Las demandas planteadas de este verdadero combate histórico a una de las leyes heredadas de la dictadura, la Ley Orgánica Constitucional de Educación, LOCE, la cual consagra la privatización de la educación y favorece la desigualdad y el enriquecimiento a costa de la enseñanza, es uno de los nudos principales del problema y el cual se tiende a diluir en las demás exigencias de los estudiantes: pase escolar gratuito, PSU gratis, revisión de la JEC, entre otras. Ahora, después que los estudiantes en número cercano al millón han tenido que salir a las calles para exigir solución a sus demandas, entonces aparecen parlamentarios, de gobierno y “oposición”, a expresar su apoyo a sus demandas, cuando en todo este tiempo lo único que han hecho es repartirse el poder entre ellos, acomodando a sus familiares en buenas pegas, ganando buenos sueldos y dejando que los empresarios se la lleven casi toda, ya que es sabido que en Chile el reparto del ingreso es uno de los más desiguales del mundo.
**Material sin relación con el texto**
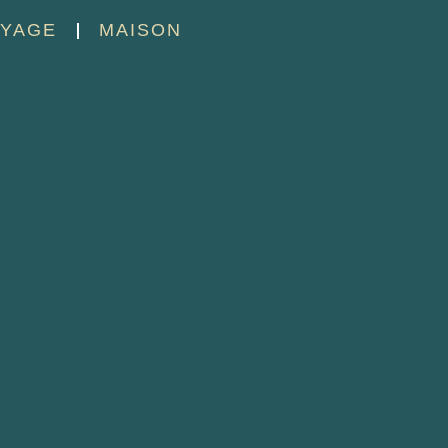
YAGE
MAISON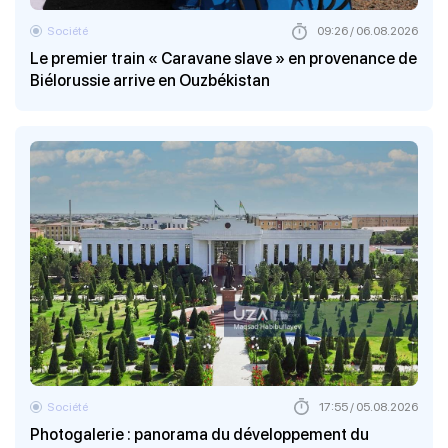
Société
09:26 / 06.08.2026
Le premier train « Caravane slave » en provenance de
Biélorussie arrive en Ouzbékistan
Société
17:55 / 05.08.2026
Photogalerie : panorama du développement du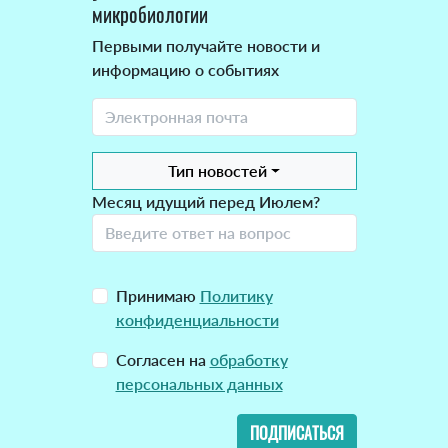
микробиологии
Первыми получайте новости и
информацию о событиях
Тип новостей
Месяц идущий перед Июлем?
Принимаю
Политику
конфиденциальности
Согласен на
обработку
персональных данных
ПОДПИСАТЬСЯ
Por eso es que el rol de los dirigentes y de las direcciones en este tipo de luchas pasa a ser determinante. Por eso es que la CONFECH y la CUT deben jugar un rol de primer orden en esta pelea, cuyo resultado o desenlace es de suma importancia para las futuras luchas que se vienen por delante, por eso es que tienen que ponerse a la cabeza de estas movilizaciones. En primer lugar, planteando un plan de lucha, que contemple tanto el paro nacional estudiantil con marchas, asambleas, mitines, etc., procurando buscar la masificación y la unificación de todas las demandas y las luchas de todos los sectores de trabajadores. El futuro de las luchas que se vienen dependerá mucho de lo que pase con la de los estudiantes, que ya no es sólo de ellos, por eso la CONFECH y por eso la CUT. Por eso es que deben jugársela a la unificación (es criminal no hacerlo) de todas las luchas en una sola: en contra de los planes del gobierno y por las demandas de los trabajadores, ¡por más educación y más salud!; ¡por más educación y menos plata para armamento!; ¡por educación gratuita y terminar con el porcentaje del cobre para las FF.AA!.; ¡por más educación y más y mejores viviendas para los sectores más pobres!; ¡por más educación y el fin de la LOCE!; ¡por más educación y el fin de la municipalización de la misma! por más educación y pasaje escolar gratuito; por más educación y el ingreso irrestricto a las universidades, sin dar PSU.